__Task prompt__:
Retype each line below precisely.

__Records provided__:
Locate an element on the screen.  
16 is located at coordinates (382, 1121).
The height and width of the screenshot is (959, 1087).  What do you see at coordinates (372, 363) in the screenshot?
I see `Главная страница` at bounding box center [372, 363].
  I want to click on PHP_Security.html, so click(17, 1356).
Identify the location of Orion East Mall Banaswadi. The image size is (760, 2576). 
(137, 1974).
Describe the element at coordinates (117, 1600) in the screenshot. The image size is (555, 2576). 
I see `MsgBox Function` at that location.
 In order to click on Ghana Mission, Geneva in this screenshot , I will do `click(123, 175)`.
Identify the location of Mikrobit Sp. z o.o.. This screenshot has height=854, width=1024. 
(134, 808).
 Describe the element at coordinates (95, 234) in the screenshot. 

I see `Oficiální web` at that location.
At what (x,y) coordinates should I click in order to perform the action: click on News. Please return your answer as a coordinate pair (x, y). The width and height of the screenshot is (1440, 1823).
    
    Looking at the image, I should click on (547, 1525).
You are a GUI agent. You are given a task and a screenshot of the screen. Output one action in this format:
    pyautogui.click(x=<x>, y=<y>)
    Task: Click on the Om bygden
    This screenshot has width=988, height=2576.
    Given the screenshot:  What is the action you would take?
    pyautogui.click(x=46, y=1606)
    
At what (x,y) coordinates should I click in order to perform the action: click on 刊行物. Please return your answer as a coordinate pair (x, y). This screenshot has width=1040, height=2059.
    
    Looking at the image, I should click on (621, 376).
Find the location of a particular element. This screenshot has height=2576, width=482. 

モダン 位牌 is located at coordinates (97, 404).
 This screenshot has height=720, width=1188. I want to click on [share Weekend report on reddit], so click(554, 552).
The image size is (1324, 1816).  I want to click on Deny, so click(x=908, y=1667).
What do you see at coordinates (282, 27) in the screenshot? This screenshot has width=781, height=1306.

__Response to the task__:
Locate an element on the screen.  
16 is located at coordinates (382, 1121).
The height and width of the screenshot is (959, 1087).  What do you see at coordinates (372, 363) in the screenshot?
I see `Главная страница` at bounding box center [372, 363].
  I want to click on PHP_Security.html, so click(17, 1356).
Identify the location of Orion East Mall Banaswadi. The image size is (760, 2576). 
(137, 1974).
Describe the element at coordinates (117, 1600) in the screenshot. The image size is (555, 2576). 
I see `MsgBox Function` at that location.
 In order to click on Ghana Mission, Geneva in this screenshot , I will do `click(123, 175)`.
Identify the location of Mikrobit Sp. z o.o.. This screenshot has height=854, width=1024. 
(134, 808).
 Describe the element at coordinates (95, 234) in the screenshot. 

I see `Oficiální web` at that location.
At what (x,y) coordinates should I click in order to perform the action: click on News. Please return your answer as a coordinate pair (x, y). The width and height of the screenshot is (1440, 1823).
    
    Looking at the image, I should click on (547, 1525).
You are a GUI agent. You are given a task and a screenshot of the screen. Output one action in this format:
    pyautogui.click(x=<x>, y=<y>)
    Task: Click on the Om bygden
    This screenshot has width=988, height=2576.
    Given the screenshot:  What is the action you would take?
    pyautogui.click(x=46, y=1606)
    
At what (x,y) coordinates should I click in order to perform the action: click on 刊行物. Please return your answer as a coordinate pair (x, y). This screenshot has width=1040, height=2059.
    
    Looking at the image, I should click on (621, 376).
Find the location of a particular element. This screenshot has height=2576, width=482. 

モダン 位牌 is located at coordinates (97, 404).
 This screenshot has height=720, width=1188. I want to click on [share Weekend report on reddit], so click(554, 552).
The image size is (1324, 1816).  I want to click on Deny, so click(x=908, y=1667).
What do you see at coordinates (282, 27) in the screenshot? This screenshot has width=781, height=1306.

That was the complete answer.